Powerful and aromatic sweet chestnut is a real natural source of energy and health; therefore it is highly recommended for these first days of autumn. Also, its close relative, the wild chestnut, even though it is not recommended for consumption, it has extremely high medicinal value.
In fact, there are only two types of chestnuts – sweet chestnut (Castanea sativa) and wild chestnut (Aesculus hippocastanum). Sweet chestnut is edible and in fact pretty tasty, while the wild chestnut is rather used for medicinal purposes.
The fruits of the sweet chestnut tree purifies the blood and strengthens the immune system, they are hard to digest, but give lots of energy since they contain carbohydrates, proteins, sugars, fats and cellulose. Ancient civilizations used them for strength, while in the Middle Age the fruits of the sweet chestnut were considered as an important nutrient. Also, it is known that the Roman emperor Cesar ordered the army to burn forests in the areas he was conquering, only to destroy the main source of food for the local people.
The chestnut is extremely nutritious, since it contains valuable minerals and vitamins such as magnesium, calcium, potassium, phosphorus, iron and almost all of the vitamin B. The fruits are used in the diet in various ways – cooked, roasted, as puree, as chestnut flour, as an ingredient in many sweet and savory meals, but also for preparation of so called chestnut honey.
The leaves of the chestnut tree are used for making tea.

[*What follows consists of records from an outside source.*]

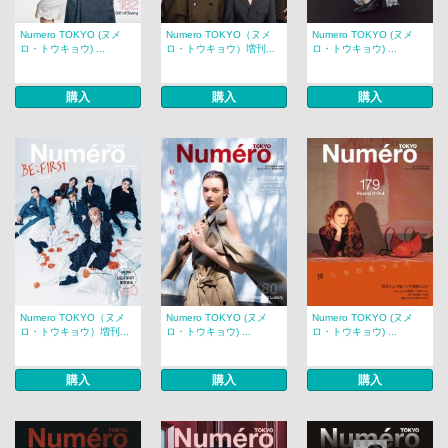
Numero TOKYO (ヌメ
Numero TOKYO（ヌメ
Numero TOKYO (ヌメ
ロ・トウキョウ) ...
ロ・トウキョウ）増刊...
ロ・トウキョウ) ...
購入
購入
購入
Numero TOKYO（ヌメ
Numero TOKYO (ヌメ
Numero TOKYO (ヌメ
ロ・トウキョウ）増刊...
ロ・トウキョウ) ...
ロ・トウキョウ) ...
購入
購入
購入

They contain 9% tannin, various essential resins and vitamin K which is extremely important to stop bleeding’s, since it contracts the blood vessels.
Chestnut honey, on the other hand, is very nutritive and has great medicinal value. It cures arthritis and digestion problems, protects the liver and contributes for better blood circulation.
Regarding the wild chestnut, its fruits are not edible, but they are used in the folk medicine, as well as all other parts of the tree which are used in making many remedies. So they are mostly used for treatment of veins problems, and rheumatism. Wild chestnut contains estsin (saponin), which contributes to strengthening the walls of capillaries and veins, acts diuretically and anti-inflammatory, reduces swelling of the lymph glands and helps in skin diseases.
The famous so-called tincture for varicose veins, which is used for circulation problems, pain in the bones, joints and back is made from wild chestnut. The flowers are also used for making tincture for treatment of rheumatic diseases, gout, arthritis and neuralgia, and the buds are used for preparation of the well known Bach flower drops that are believed to aid in learning and better concentration.